About an hour later, the rebel Movement for the Emancipation for the Niger Delta (MEND) made good of their word. As many as 15 people are reported to have died, with more injured, from a series of car bombs that went off in succession in the capital, mostly within about 10 minutes from the main site of the festivities.

The rebels' point, which they made in their warning e-mail, is quite clear: "There is nothing worth celebrating after 50 years of failure." For the last half-decade, the rebels have used similar tactics, as well as kidnapping and ransom, to protest the fact that Nigeria's oil wealth has not trickled down to the region where it is produced. When I left Nigeria as a reporter in 2008, I was pretty convinced that the political rhetoric was increasingly a cover for criminality rather than politics. Now things have taken a swing in a somewhat different direction -- terror as a cover for politics. This isn't the first time that MEND has caused civilian casualties or bombed government buildings. But it is the first time that the rebels have orchestrated in Abuja, the capital. And it's the first one that seems truly aimed at any Nigerians who were patriotic enough to attend the independence events.
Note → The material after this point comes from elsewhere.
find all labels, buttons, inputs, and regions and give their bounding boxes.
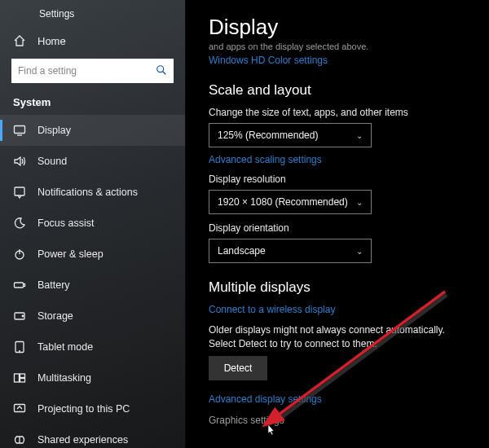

What is just as striking things about this attack is that the celebrations simply went on. President Goodluck Jonathan later issued a statement condemning what happened, and vowing that "To those behind these vicious acts, the president wants you to know that you will be found, and you will pay dearly for this heinous crime." Yet in the immediate term, Jonathan continued with the ceremonies uninterrupted. Of course, there's something to be said about ‘not letting the terrorists win,' so to speak. But it also strikes me that there is a certain acceptance and acknowledgement of insecurity -- whether it's bombs or car-accidents or secular violence in the North -- that indicates something very alarming lurking below the expectations for this country of 150 million. Nigerians deserve better.